The primary reason why we discuss this approach is simply that our GRAPE project [8,6] to develop special-purpose computers for astrophysical N-body problems has been, at least in our opinion, highly successful, compared to the conventional approach to adopt the algorithms to available computer hardwares. Figure 1 shows the peak speed of our GRAPE systems and that of representative high-performance general-purpose computers. In year 1995, we completed GRAPE-4 with the peak speed of 1.08 Tflops. It was the fastest computer for scientific simulations at that time. In year 2001, we will complete the GRAPE-6 system, with the peak speed around 120 Tflops. The development costs, or the total budgets, of GRAPE-4 and GRAPE-6 are 2.5 and 4.5 million USD, respectively, which should be compared to around 100 million USD of latest ASCI machines (12 Tflops by the end of year 2000).
Figure 1: The evolution of GRAPE and general-purpose parallel computers. The peak speed is plotted against the year of delivery. Filled circles, open triangles and open squares denote GRAPEs, vector processors, and parallel processors, respectively.
Of course, the peak speed does not tell much, since the actual speed one can achieve is, by definition, lower than the peak speed. In addition, what ultimately matters is what kind of problems can actually be solved. Here, it would be sufficient to say that more than 100 copies of various versions of GRAPE hardwares have been manufactured and are now being used in more than 30 institutes worldwide to explore wide variety of problems in astrophysics.

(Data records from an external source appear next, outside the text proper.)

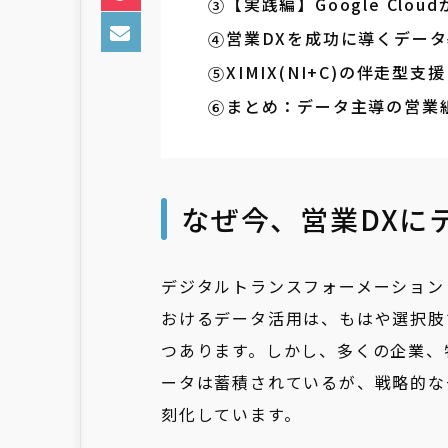
【実践編】Google Cl
営業DXを成功に導くデータ
XIMIX(NI+C)の伴走型支援
まとめ：データ主導の営業
なぜ今、営業DXに
デジタルトランスフォーメーション
おけるデータ活用は、もはや選択肢
つあります。しかし、多くの企業、
ータは蓄積されているが、戦略的な
刻化しています。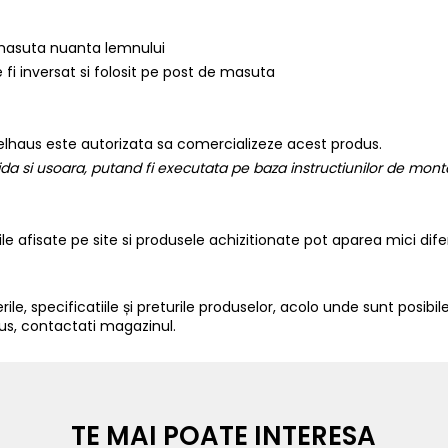
t/ masuta nuanta lemnului
fi inversat si folosit pe post de masuta
lhaus este autorizata sa comercializeze acest produs.
a si usoara, putand fi executata pe baza instructiunilor de montaj
iile afisate pe site si produsele achizitionate pot aparea mici dif
ile, specificatiile și preturile produselor, acolo unde sunt posibile
us, contactati magazinul.
TE MAI POATE INTERESA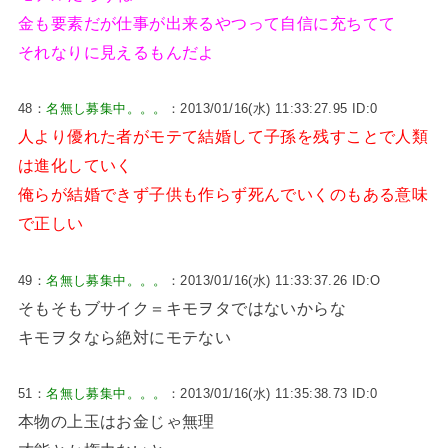
金も要素だが仕事が出来るやつって自信に充ちてて
それなりに見えるもんだよ
48：
名無し募集中。。。
：2013/01/16(水) 11:33:27.95 ID:0
人より優れた者がモテて結婚して子孫を残すことで人類
は進化していく
俺らが結婚できず子供も作らず死んでいくのもある意味
で正しい
49：
名無し募集中。。。
：2013/01/16(水) 11:33:37.26 ID:O
そもそもブサイク＝キモヲタではないからな
キモヲタなら絶対にモテない
51：
名無し募集中。。。
：2013/01/16(水) 11:35:38.73 ID:0
本物の上玉はお金じゃ無理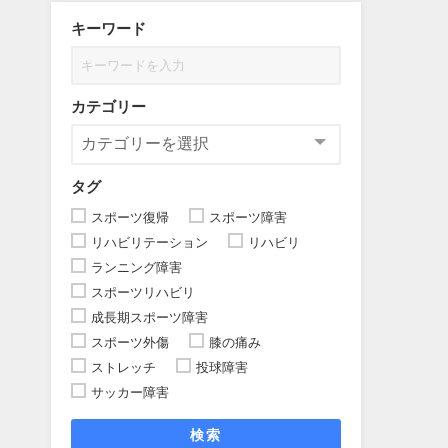
キーワード
カテゴリー
タグ
スポーツ復帰
スポーツ障害
リハビリテーション
リハビリ
ランニング障害
スポーツリハビリ
成長期スポーツ障害
スポーツ外傷
膝の痛み
ストレッチ
投球障害
サッカー障害
検索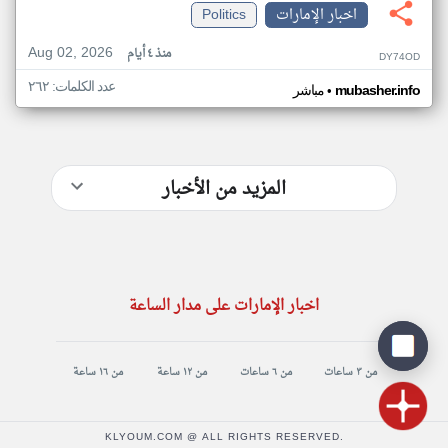
اخبار الإمارات
Politics
Aug 02, 2026
منذ ٤ أيام
DY74OD
عدد الكلمات: ٢٦٢
•
mubasher.info
مباشر
المزيد من الأخبار
اخبار الإمارات على مدار الساعة
من ٣ ساعات
من ٦ ساعات
من ١٢ ساعة
من ١٦ ساعة
KLYOUM.COM @ ALL RIGHTS RESERVED.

In the rest of this paper, we first discuss the trends in the semiconductor technology and that of general-purpose computers in section 2. Our main point is that general-purpose computers now utilize only a small fraction of available number of transistors to do useful arithmetic operations. This ratio has been decreasing for the last 30 years, and will continue to do so for the foreseeable future. In section 3, we discuss the potential advantages and drawbacks of designing and developing special-purpose systems. The potential gain is very large, since, at least in some cases, we might be able to use a much larger fraction of available transistors to perform useful arithmetic operation. On the other hand, there are many practical difficulties which would offset the potential gain. In section 4, we discuss our GRAPE project as an example of, well, reasonably successful projects to develop special-purpose computers. In section 5, we speculate on the future of the large-scale scientific computing.